I mean… you as the consumer have the option to pay it… or not. That’s right, you don’t have to pay the Tourism Tax. You just have to politely say you’d like to decline paying it. And then they take it off your bill.
(We got this tip from a waitress at a restaurant. Thank you!)
It’s actually an optional tourism fee that’s generally 3% of your bill, although it can be much more, and it looks like just another tax.
It’s not a tax. So, buyer beware.
Taking Photos with All that Water
You might expect I took a ‘few’ pictures along the way. And let me tell you, it wasn’t difficult to take a magnificent photo by just pointing my camera in the right direction. That said, it was sometimes hard to capture exactly what I wanted.
In three words… all that water.
If you’re going to ride on the Maid of the Mist or the Canadian Hornblower boat, it’s about all that water… up close and spraying in your face and onto your camera.
Most of our best Niagara Falls moments were connected to the visceral experience of the power of Niagara Falls and the spray from all that water.
If you want to capture those moments with a photo, you’re going to need a waterproof camera. Using a newer iPhone? No problem. They’re waterproof.
But let me tell you, the touch screen doesn’t work so well when it’s dripping wet. And you really need to keep water droplets off the lens. Otherwise, your photos will look like your phone was covered in Vaseline. But quickly wiping off a tiny smartphone lens is hard to do when your fingers are all wet.
The only option I had was to find the driest piece of clothing I was wearing and then rub off the lens on the precious cotton fibers.
The Limitations of your Smartphone
Ultimately, I think you should prepare for the need to take more action photos vs. scenic pictures. It’s easy to take a shot of Niagara Falls. It’s much harder to get the shot of your family experiencing Niagara Falls.
That said, I also had my GoPro with me, and that was a great choice. I don’t know about you, but as ‘bulletproof’ and waterproof as smartphones have become, they can still break if you drop them (even with a protective case).
And the risk of being so up-and-close to Niagara Falls is there’s no net… for either you or your smartphone. I wonder how many smartphones have been dropped by careless tourists and taken the infamous plunge.
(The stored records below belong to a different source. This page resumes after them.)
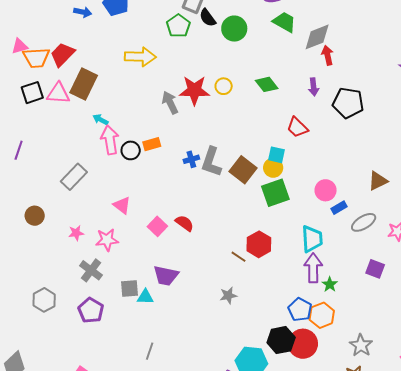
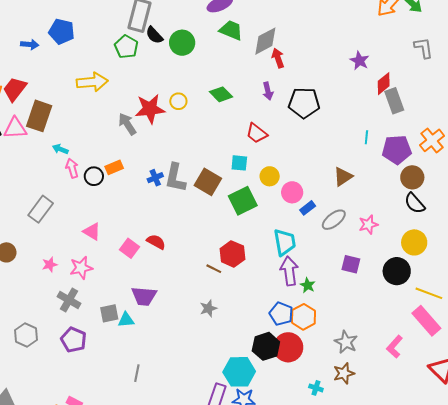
pink arrow: (110, 140) -> (72, 168), size x0.7
yellow circle: (273, 168) -> (270, 176), moved

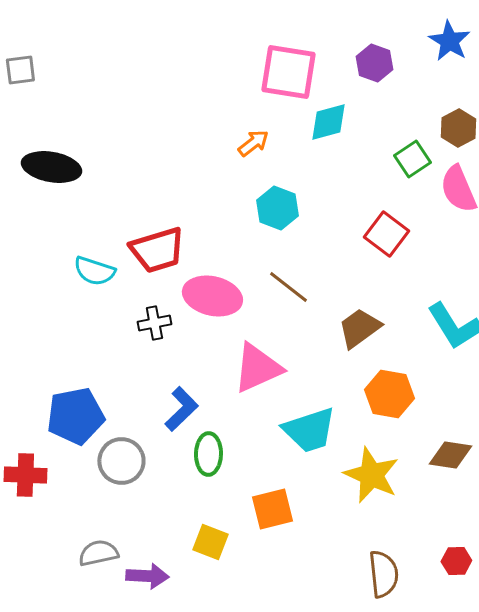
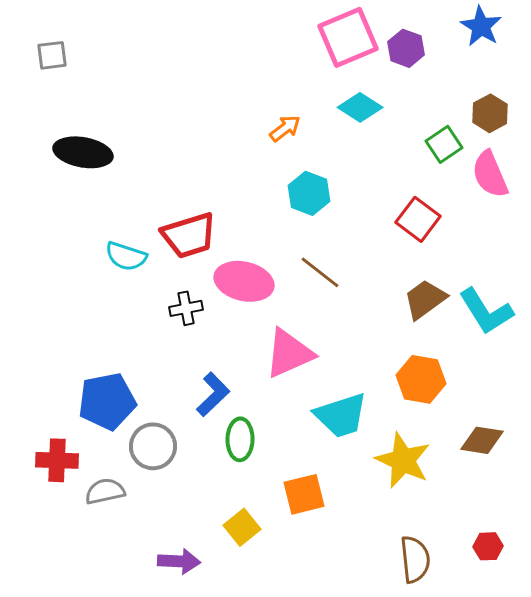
pink square: (288, 72) -> (348, 37), moved, turned -32
cyan diamond: (328, 122) -> (360, 107), turned 48
brown trapezoid: (359, 328) -> (425, 299), moved
yellow square: (210, 542) -> (242, 527), turned 30
gray semicircle: (98, 553) -> (105, 491), moved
I’ve happily used my GoPro with the expectation that one day, it could get swept away in one of our family adventures. As sad a moment as that will be, I’ll take solace that it wasn’t my iPhone.
Don’t Give Up
This all leads to my conclusion that to capture your experience as opposed to a few simple family selfies with Niagara Falls in the background… you’ll need to take lots of shots. Many will fall short… and if you’re lucky, you’ll capture a few gems.
That’s what I did, and I wasn’t entirely disappointed…
Keep it Real
It was ironic that all of the tourist activities include an almost mandatory green screen “say-cheese!” photo opportunity while you wait on line. And when you’re done, they’ve magically got your family digitally keyed into a beautiful shot of Niagara Falls… that you can buy.
While you might consider this option and not have to worry about risking your own gear to get a similar shot, you need to know that it’s not at all the same!
Smiling in front of a green wall does not at all approximate your truly disheveled, drenched and delighted look when experiencing the real moment.
Hold on tight to your camera, bring a dry cloth for the lens and go capture your moment!
Enjoy your adventure to Niagara Falls!